El otro aprovechó el respiro para incorporarse e irse a sentar a la cuneta, adolorido, a limpiarse la sangre de la cara con la camisa y tratar de encajarse la mandíbula.
- ¡Tú!… blandiendo el celular como arma…¡Tú!… se guardó la frase con gesto de fastidio y retomó su andar. Marcó a la oficina.
- Dile a Pepe que venga a buscarme, y de repente se dio cuenta que no sabía dónde estaba.
- Olvídalo.
Si estuviéramos viendo, digamos que desde la vereda del frente, notaríamos cómo él mira al otro, sentado en el contén, ya sin moverse, derrotado. Nos fijáramos cómo desanda sus pasos y torna a sentarse justo a su lado.
- Esconde esa arma, te puede traer problemas, dice después de mucho rato de silencio.
El otro lo mira, luego mira el arma a sus pies y vuelve a su mutismo. Entonces es él quien fija la vista “caramba, engaña a cualquiera”, la toma en sus manos y de un solo tiro la encesta en la canasta de la basura.
- Marina, se llama Marina, dijo. El otro ni siquiera lo miró, ya no importaba.
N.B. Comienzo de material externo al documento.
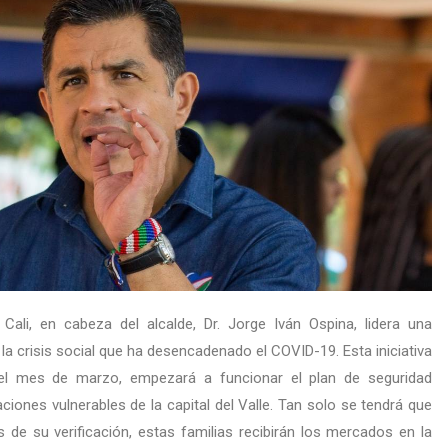
Cali, en cabeza del alcalde, Dr. Jorge Iván Ospina, lidera una
r la crisis social que ha desencadenado el COVID-19. Esta iniciativa
del mes de marzo, empezará a funcionar el plan de seguridad
aciones vulnerables de la capital del Valle. Tan solo se tendrá que
s de su verificación, estas familias recibirán los mercados en la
Y se quedaron callados largo rato otra vez.
Así hubieran seguido de no ser porque se desató el torrencial que los obligó a refugiarse en el zaguán. “De nuevo la lluvia”, se dijo “anoche también llovió, nada extraño en esta ciudad de tormentas” y se entretuvo observando correr a los pocos transeúntes que quedaban, apurando sus paraguas, para aprovechar los escasos minutos del almuerzo o buscando dónde protegerse del agua, aunque ninguno llegó a su zaguán. Entonces lo veríamos, digamos que desde nuestro refugio, buscar en la chaqueta su cartera, y sacar una tarjeta y un billete de respetable valor. Cruzar con su pluma fuente, en diagonal, la tarjeta personal, doblar bien el billete y pasárselo al otro.
- Toma, cúrate esas heridas. Si es que puedes, pasa en la tarde por la oficina, parece que necesitaré un nuevo chofer.
Y le hizo señas a un taxi desocupado que atinó a pasar.